New England has about 750 megawatts of wind capacity. We have about 850 megawatts of solar capacity, almost all of which is on rooftops where owners are able to sell their excess power to the grid. That combined 1,600 megawatts, an “investment” of at least $4 billion, wasn’t able to contribute even half of 1 percent of load Tuesday. It never exceeded 50 megawatt-hours all day, and at 5 p.m. when the sun was still intense and load was at daily peak, solar was contributing zero. (When the temperature gets hot, solar owners turn up their air conditioning so there is no power left for them to send to the grid.)
The billions New England wasted in the last decade on unsustainable feel-good generation assets were the same billions that should have been invested in critical, dependable, clean energy infrastructure. Specifically, our natural gas transmission constraints and our lack of access to large-scale Canadian hydro now stand as tragic examples of our grossly negligent misappropriation of resources.
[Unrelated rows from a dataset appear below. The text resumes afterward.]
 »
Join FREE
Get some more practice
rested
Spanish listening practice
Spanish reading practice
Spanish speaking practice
The result of our negligence? While a few years ago we had almost entirely gotten off oil and coal, in the last three years we have quadrupled our burning of dirty oil for electricity generation. Why? Because when the power is needed on hot or cold days, all the region’s natural gas is being used by homes and businesses. Just 200 miles north of the world’s richest gas fields and lowest gas prices, we cannot get enough gas to run the dozens of new clean electric plants we bought to replace the coal and oil plants.
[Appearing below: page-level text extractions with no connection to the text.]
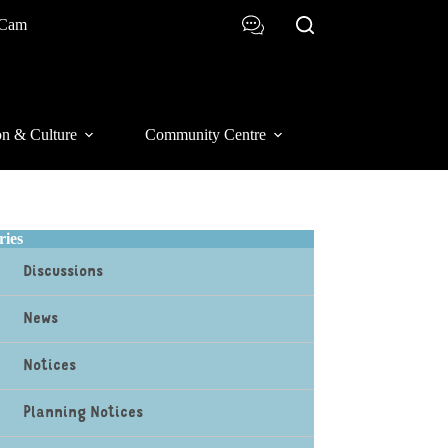
 Cam
on & Culture
Community Centre
ries
Discussions
News
Notices
Planning Notices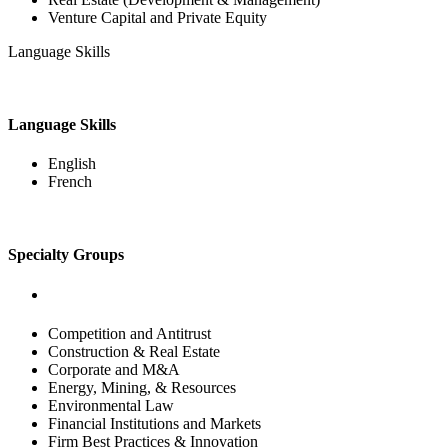
Venture Capital and Private Equity
Language Skills
Language Skills
English
French
Specialty Groups
Competition and Antitrust
Construction & Real Estate
Corporate and M&A
Energy, Mining, & Resources
Environmental Law
Financial Institutions and Markets
Firm Best Practices & Innovation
But shouldn’t Maine do its part to save the planet? Remember, only two states in the nation have electric sectors that emit less CO2 than Maine. Maine has the highest renewable portfolio standard in America, and in 2012 more than 99 percent of Maine generation was from clean sources other than oil and coal. But our unsustainable energy policy is now increasing rates, taxes and pollution. Amazingly, transportation accounts for almost five times more CO2 in Maine than electricity does. Yet, our Legislature raised the Interstate 95 speed limits while passing incentives for wind developers.
This is why Maine is increasingly getting dirty emissions from southern New England’s old plants. The absurdly high peak electric rates are unnecessarily bleeding hundreds of millions of dollars from Maine’s economy, and billions from New England’s economy. Scarce tax dollars funnel to wealthy wind developers, and vast expanses of Maine are slated to be industrialized with 50-story turbines.
But looking at those majestic white turbines on Maine mountains makes people in Massachusetts and Connecticut feel good.
Wind energy, as evident in Tuesday’s two-tenths of 1 percent contribution to load, cannot replace or even materially displace conventional grid generation.
Feel-good energy policy looks like this, and it is a major reason we are foolhardy to destroy our mountains with useless, unnecessary, unaffordable, unsustainable wind plants. If wind energy’s positive benefits could actually exceed its negative impacts, then maybe a few mountains could justifiably be destroyed. But we know otherwise.
The Friends of Maine’s Mountains mission is to educate the public about how destructive this feel-good policy is. Maine’s economy and environment are too important to squander.
Chris O’Neil is vice president of public affairs at Friends of Maine’s Mountains.